● DESCRIPTION OF THE TASK
Give every line of the records exactly, please, from the first up to and including the one containing "This screenshot has width=403, height=920.".

[Pixel coordinate grounding data]
====
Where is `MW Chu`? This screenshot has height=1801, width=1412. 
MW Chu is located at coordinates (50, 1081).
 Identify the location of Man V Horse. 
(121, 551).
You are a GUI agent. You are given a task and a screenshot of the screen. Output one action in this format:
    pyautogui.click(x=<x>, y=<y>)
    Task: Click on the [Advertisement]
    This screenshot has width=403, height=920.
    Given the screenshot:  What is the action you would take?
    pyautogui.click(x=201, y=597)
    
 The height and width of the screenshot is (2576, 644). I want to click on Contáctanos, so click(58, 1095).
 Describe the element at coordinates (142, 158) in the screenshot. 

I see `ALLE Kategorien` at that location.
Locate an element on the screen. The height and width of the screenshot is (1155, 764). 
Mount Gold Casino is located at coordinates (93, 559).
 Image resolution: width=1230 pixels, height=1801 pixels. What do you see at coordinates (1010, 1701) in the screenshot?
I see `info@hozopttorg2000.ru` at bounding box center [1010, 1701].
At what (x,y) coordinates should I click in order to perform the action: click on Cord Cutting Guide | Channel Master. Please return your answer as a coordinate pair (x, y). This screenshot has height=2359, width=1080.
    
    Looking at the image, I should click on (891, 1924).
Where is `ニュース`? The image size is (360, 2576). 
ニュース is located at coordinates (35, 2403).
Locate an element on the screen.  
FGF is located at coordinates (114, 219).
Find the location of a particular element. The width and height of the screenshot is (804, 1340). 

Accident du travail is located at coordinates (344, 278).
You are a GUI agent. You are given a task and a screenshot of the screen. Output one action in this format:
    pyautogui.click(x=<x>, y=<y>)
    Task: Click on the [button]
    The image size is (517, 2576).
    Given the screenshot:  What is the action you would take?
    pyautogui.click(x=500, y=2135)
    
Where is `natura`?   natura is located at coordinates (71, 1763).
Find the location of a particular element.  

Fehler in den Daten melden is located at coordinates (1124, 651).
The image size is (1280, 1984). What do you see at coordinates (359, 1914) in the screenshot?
====
● RESULT BELOW
Where is `MW Chu`? This screenshot has height=1801, width=1412. 
MW Chu is located at coordinates (50, 1081).
 Identify the location of Man V Horse. 
(121, 551).
You are a GUI agent. You are given a task and a screenshot of the screen. Output one action in this format:
    pyautogui.click(x=<x>, y=<y>)
    Task: Click on the [Advertisement]
    This screenshot has width=403, height=920.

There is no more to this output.